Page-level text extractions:
* * * *
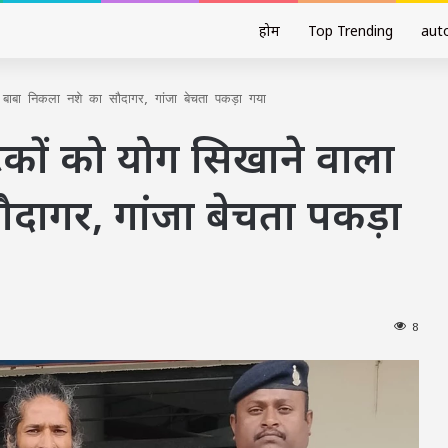
होम
Top Trending
aut
ला बाबा निकला नशे का सौदागर, गांजा बेचता पकड़ा गया
्यटकों को योग सिखाने वाला
दागर, गांजा बेचता पकड़ा
8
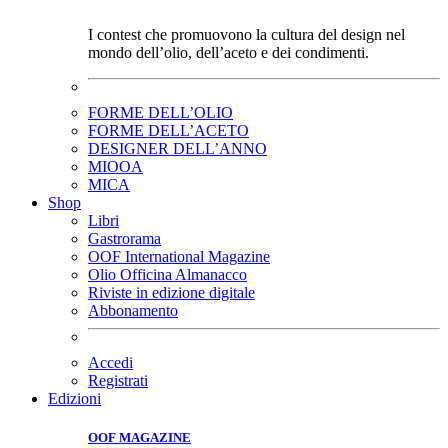
I contest che promuovono la cultura del design nel
mondo dell’olio, dell’aceto e dei condimenti.
FORME DELL’OLIO
FORME DELL’ACETO
DESIGNER DELL’ANNO
MIOOA
MICA
Shop
Libri
Gastrorama
OOF International Magazine
Olio Officina Almanacco
Riviste in edizione digitale
Abbonamento
Accedi
Registrati
Edizioni
OOF MAGAZINE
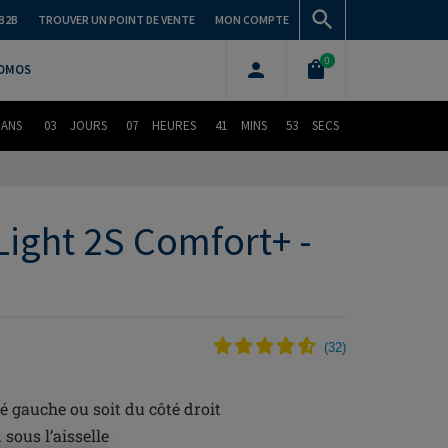
B2B
TROUVER UN POINT DE VENTE
MON COMPTE
0
OMOS
DANS
03
JOURS
07
HEURES
41
MINS
52
SECS
Light 2S Comfort+ -
(
32
)
é gauche ou soit du côté droit
sous l’aisselle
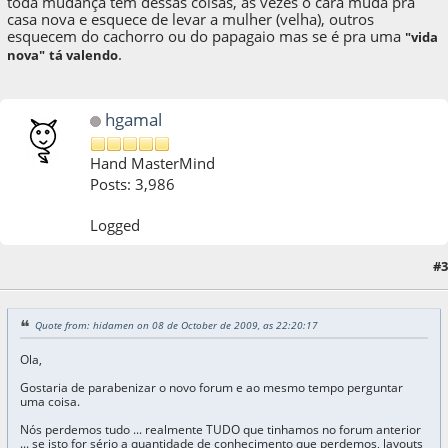
toda mudança tem dessas coisas, as vezes o cara muda pra
casa nova e esquece de levar a mulher (velha), outros
esquecem do cachorro ou do papagaio mas se é pra uma
"vida
.
nova"
tá valendo
hgamal
Hand MasterMind
Posts: 3,986
Logged
#3
08 de October de 2009, as 22:24:09
Quote from: hidamen on 08 de October de 2009, as 22:20:17
Ola,
Gostaria de parabenizar o novo forum e ao mesmo tempo perguntar
uma coisa.
Nós perdemos tudo ... realmente TUDO que tinhamos no forum anterior
... se isto for sério a quantidade de conhecimento que perdemos, layouts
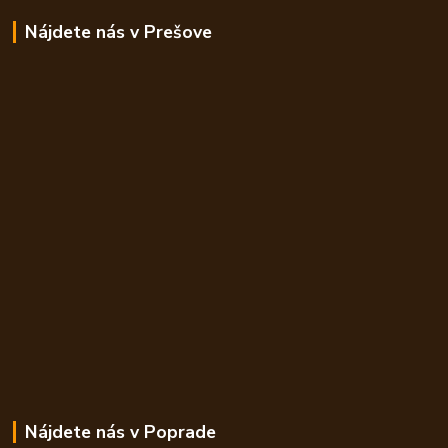
Nájdete nás v Prešove
Nájdete nás v Poprade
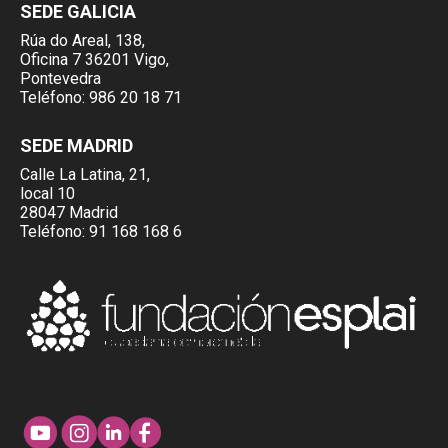
SEDE GALICIA
Rúa do Areal, 138,
Oficina 7 36201 Vigo,
Pontevedra
Teléfono:
986 20 18 71
SEDE MADRID
Calle La Latina, 21,
local 10
28047 Madrid
Teléfono:
91 168 168 6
* * * *
What needs to be done
Check each line of the data above for the word "forum" and copy the ones where it is found.

Worked solution
Gostaria de parabenizar o novo forum e ao mesmo tempo perguntar
Nós perdemos tudo ... realmente TUDO que tinhamos no forum anterior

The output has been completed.